Problem to solve:
Please set down every entry below exactly as given.

Source data:

===============

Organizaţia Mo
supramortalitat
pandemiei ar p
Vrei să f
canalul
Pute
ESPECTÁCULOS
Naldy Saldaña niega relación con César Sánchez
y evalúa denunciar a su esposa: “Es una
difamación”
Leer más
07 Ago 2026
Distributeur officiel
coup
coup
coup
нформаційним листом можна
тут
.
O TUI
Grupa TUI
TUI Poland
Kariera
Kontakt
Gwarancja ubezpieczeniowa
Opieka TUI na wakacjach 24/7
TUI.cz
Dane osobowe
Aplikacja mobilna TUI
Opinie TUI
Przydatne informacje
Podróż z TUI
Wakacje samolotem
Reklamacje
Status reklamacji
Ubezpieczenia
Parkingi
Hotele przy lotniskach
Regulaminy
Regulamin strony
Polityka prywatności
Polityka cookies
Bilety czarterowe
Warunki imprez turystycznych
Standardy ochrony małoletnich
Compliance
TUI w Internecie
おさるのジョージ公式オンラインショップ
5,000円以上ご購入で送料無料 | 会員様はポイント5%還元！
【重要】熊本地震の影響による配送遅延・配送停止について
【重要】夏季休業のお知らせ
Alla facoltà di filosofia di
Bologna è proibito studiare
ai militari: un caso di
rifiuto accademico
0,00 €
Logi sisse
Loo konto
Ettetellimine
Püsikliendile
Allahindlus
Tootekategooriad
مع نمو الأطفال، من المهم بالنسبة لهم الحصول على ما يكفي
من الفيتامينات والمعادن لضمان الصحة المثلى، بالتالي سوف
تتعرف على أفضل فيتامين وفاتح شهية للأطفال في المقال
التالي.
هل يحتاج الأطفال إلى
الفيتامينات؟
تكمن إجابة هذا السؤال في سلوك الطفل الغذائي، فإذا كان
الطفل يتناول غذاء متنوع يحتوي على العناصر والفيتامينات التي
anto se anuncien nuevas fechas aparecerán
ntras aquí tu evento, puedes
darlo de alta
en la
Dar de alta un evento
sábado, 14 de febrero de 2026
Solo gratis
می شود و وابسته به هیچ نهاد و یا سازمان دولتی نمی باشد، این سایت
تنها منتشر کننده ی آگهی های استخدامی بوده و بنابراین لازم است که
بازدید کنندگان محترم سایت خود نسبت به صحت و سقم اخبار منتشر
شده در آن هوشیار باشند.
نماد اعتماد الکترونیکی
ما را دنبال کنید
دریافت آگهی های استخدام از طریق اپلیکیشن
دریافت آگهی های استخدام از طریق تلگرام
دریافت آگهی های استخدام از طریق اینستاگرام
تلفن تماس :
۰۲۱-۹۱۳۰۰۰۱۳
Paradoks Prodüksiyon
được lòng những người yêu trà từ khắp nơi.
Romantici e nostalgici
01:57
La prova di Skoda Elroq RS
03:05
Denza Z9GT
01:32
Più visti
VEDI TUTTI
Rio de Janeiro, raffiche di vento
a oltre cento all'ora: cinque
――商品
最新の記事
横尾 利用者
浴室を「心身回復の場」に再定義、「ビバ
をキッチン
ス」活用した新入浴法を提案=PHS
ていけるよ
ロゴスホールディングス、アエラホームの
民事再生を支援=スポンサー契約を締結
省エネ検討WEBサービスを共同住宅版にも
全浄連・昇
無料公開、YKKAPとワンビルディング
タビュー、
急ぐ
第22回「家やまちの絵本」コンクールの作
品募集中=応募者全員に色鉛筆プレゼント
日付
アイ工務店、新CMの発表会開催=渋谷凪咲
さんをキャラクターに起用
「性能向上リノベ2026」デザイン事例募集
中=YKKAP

===============

Expected answer:
Organizaţia Mo
supramortalitat
pandemiei ar p
Vrei să f
canalul
Pute
ESPECTÁCULOS
Naldy Saldaña niega relación con César Sánchez
y evalúa denunciar a su esposa: “Es una
difamación”
Leer más
07 Ago 2026
Distributeur officiel
coup
coup
coup
нформаційним листом можна
тут
.
O TUI
Grupa TUI
TUI Poland
Kariera
Kontakt
Gwarancja ubezpieczeniowa
Opieka TUI na wakacjach 24/7
TUI.cz
Dane osobowe
Aplikacja mobilna TUI
Opinie TUI
Przydatne informacje
Podróż z TUI
Wakacje samolotem
Reklamacje
Status reklamacji
Ubezpieczenia
Parkingi
Hotele przy lotniskach
Regulaminy
Regulamin strony
Polityka prywatności
Polityka cookies
Bilety czarterowe
Warunki imprez turystycznych
Standardy ochrony małoletnich
Compliance
TUI w Internecie
おさるのジョージ公式オンラインショップ
5,000円以上ご購入で送料無料 | 会員様はポイント5%還元！
【重要】熊本地震の影響による配送遅延・配送停止について
【重要】夏季休業のお知らせ
Alla facoltà di filosofia di
Bologna è proibito studiare
ai militari: un caso di
rifiuto accademico
0,00 €
Logi sisse
Loo konto
Ettetellimine
Püsikliendile
Allahindlus
Tootekategooriad
مع نمو الأطفال، من المهم بالنسبة لهم الحصول على ما يكفي
من الفيتامينات والمعادن لضمان الصحة المثلى، بالتالي سوف
تتعرف على أفضل فيتامين وفاتح شهية للأطفال في المقال
التالي.
هل يحتاج الأطفال إلى
الفيتامينات؟
تكمن إجابة هذا السؤال في سلوك الطفل الغذائي، فإذا كان
الطفل يتناول غذاء متنوع يحتوي على العناصر والفيتامينات التي
anto se anuncien nuevas fechas aparecerán
ntras aquí tu evento, puedes
darlo de alta
en la
Dar de alta un evento
sábado, 14 de febrero de 2026
Solo gratis
می شود و وابسته به هیچ نهاد و یا سازمان دولتی نمی باشد، این سایت
تنها منتشر کننده ی آگهی های استخدامی بوده و بنابراین لازم است که
بازدید کنندگان محترم سایت خود نسبت به صحت و سقم اخبار منتشر
شده در آن هوشیار باشند.
نماد اعتماد الکترونیکی
ما را دنبال کنید
دریافت آگهی های استخدام از طریق اپلیکیشن
دریافت آگهی های استخدام از طریق تلگرام
دریافت آگهی های استخدام از طریق اینستاگرام
تلفن تماس :
۰۲۱-۹۱۳۰۰۰۱۳
Paradoks Prodüksiyon
được lòng những người yêu trà từ khắp nơi.
Romantici e nostalgici
01:57
La prova di Skoda Elroq RS
03:05
Denza Z9GT
01:32
Più visti
VEDI TUTTI
Rio de Janeiro, raffiche di vento
a oltre cento all'ora: cinque
――商品
最新の記事
横尾 利用者
浴室を「心身回復の場」に再定義、「ビバ
をキッチン
ス」活用した新入浴法を提案=PHS
ていけるよ
ロゴスホールディングス、アエラホームの
民事再生を支援=スポンサー契約を締結
省エネ検討WEBサービスを共同住宅版にも
全浄連・昇
無料公開、YKKAPとワンビルディング
タビュー、
急ぐ
第22回「家やまちの絵本」コンクールの作
品募集中=応募者全員に色鉛筆プレゼント
日付
アイ工務店、新CMの発表会開催=渋谷凪咲
さんをキャラクターに起用
「性能向上リノベ2026」デザイン事例募集
中=YKKAP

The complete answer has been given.